• _Extracted information_:

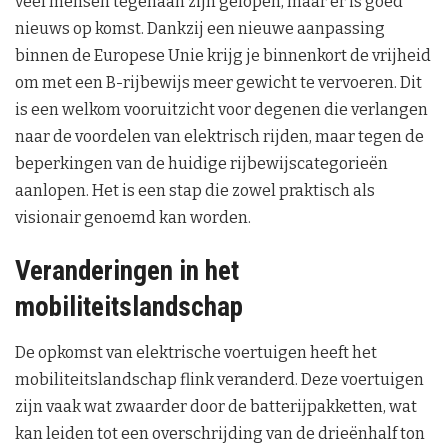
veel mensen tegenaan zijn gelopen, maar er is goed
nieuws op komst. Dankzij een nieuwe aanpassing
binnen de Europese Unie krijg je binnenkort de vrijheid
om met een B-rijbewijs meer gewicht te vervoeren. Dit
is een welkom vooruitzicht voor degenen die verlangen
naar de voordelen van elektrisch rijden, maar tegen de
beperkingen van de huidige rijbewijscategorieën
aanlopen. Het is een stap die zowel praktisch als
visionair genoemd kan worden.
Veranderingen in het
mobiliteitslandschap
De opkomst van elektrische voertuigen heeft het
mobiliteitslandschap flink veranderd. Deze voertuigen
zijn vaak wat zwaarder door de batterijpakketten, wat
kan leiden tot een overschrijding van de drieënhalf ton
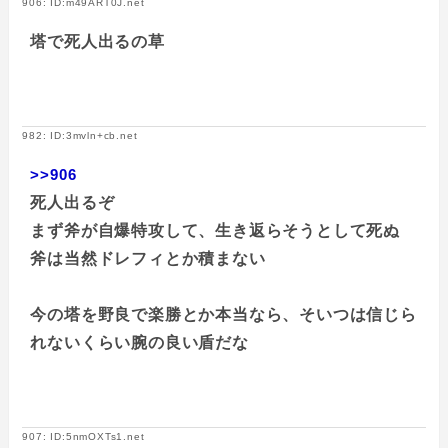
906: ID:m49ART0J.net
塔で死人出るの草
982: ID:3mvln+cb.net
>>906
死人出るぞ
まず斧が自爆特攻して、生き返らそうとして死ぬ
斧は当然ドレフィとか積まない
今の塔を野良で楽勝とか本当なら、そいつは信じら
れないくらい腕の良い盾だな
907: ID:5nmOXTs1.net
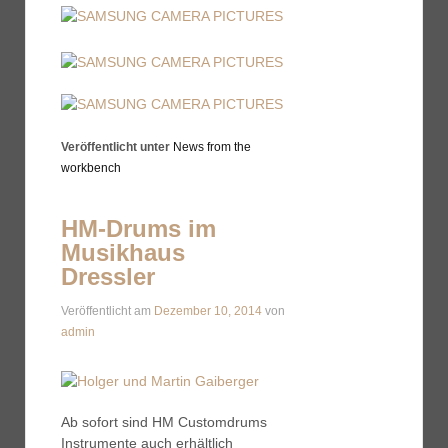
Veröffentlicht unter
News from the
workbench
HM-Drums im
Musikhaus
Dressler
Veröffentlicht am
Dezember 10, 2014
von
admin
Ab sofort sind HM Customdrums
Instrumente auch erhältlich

* * *

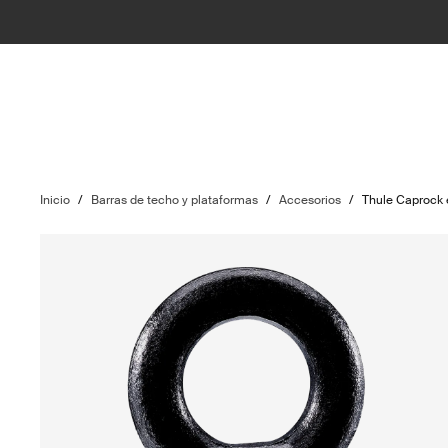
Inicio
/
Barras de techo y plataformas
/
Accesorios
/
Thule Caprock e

• _Exercise requirements_: Only lines holding the word "zijn" belong in the answer; copy each one from the material.

• _Output_:
veel mensen tegenaan zijn gelopen, maar er is goed
zijn vaak wat zwaarder door de batterijpakketten, wat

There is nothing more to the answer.